Protests have been taking part across the UK this week with more are planned over the weekend. There are protests planned at Parliament Square on Saturday 6th June from 1pm, and on Sunday 7th June at 2pm outside the US Embassy in London.
Protest is a right – people shouldn’t be intimidated for expressing dissent. However, Governments or other public bodies in the UK can break-up a protest if it has a proper legal reason to do so (i.e public health advise for COVID-19) .

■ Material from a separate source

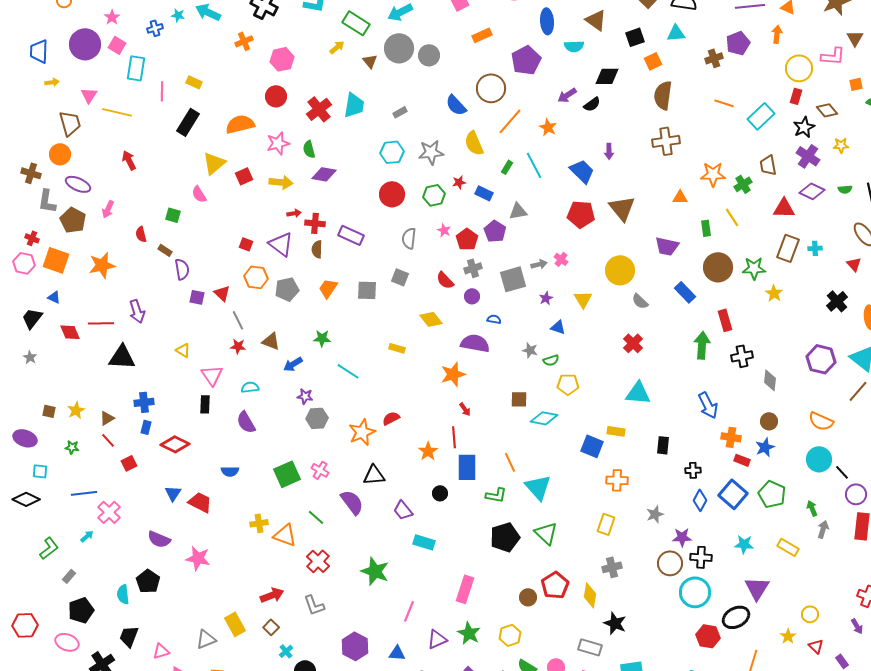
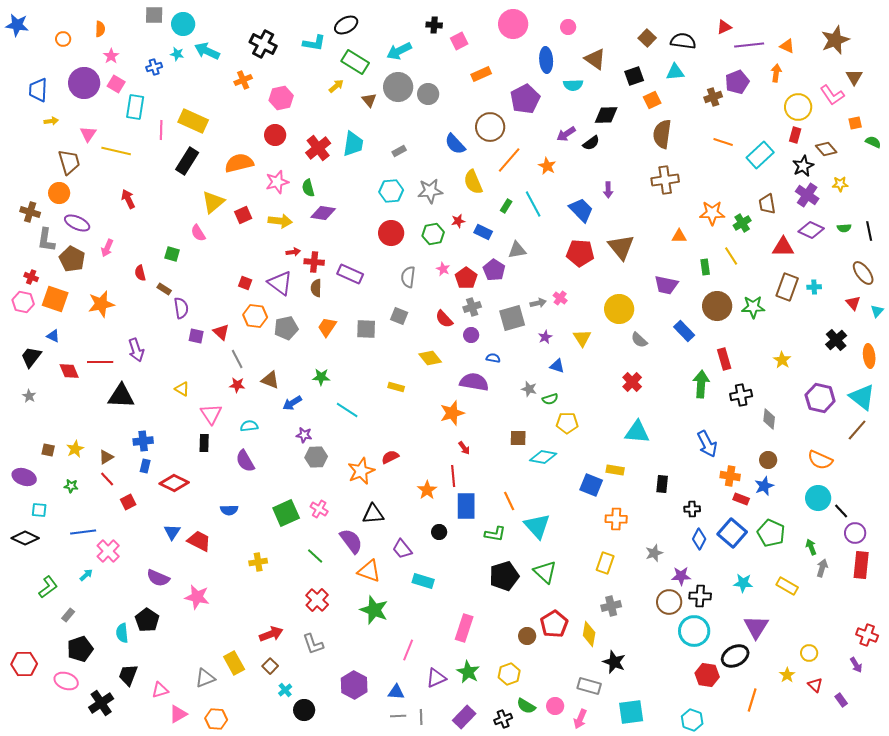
pink L-shape: (833, 56) -> (832, 95), turned 50
yellow rectangle: (194, 82) -> (193, 121), size x1.8
yellow star: (774, 293) -> (782, 360), moved
orange triangle: (285, 535) -> (369, 571), moved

Before attending a protest, you should assess the risk to yourself and to others in your household and community, especially if they are in a vulnerable demographic, elderly, or have underlying health problems. Some organisers have recommended self-quarantining for two weeks after attending an event as a precaution.
Though campaigning for equality and justice is vital at this time, COVID-19 hasn’t gone away (and continues to disproportionately affect minority communities). The decision is ultimately yours, but if you do attend a protest you are advised to remain socially distant from those around you, as well as wear masks and other forms of PPE where possible.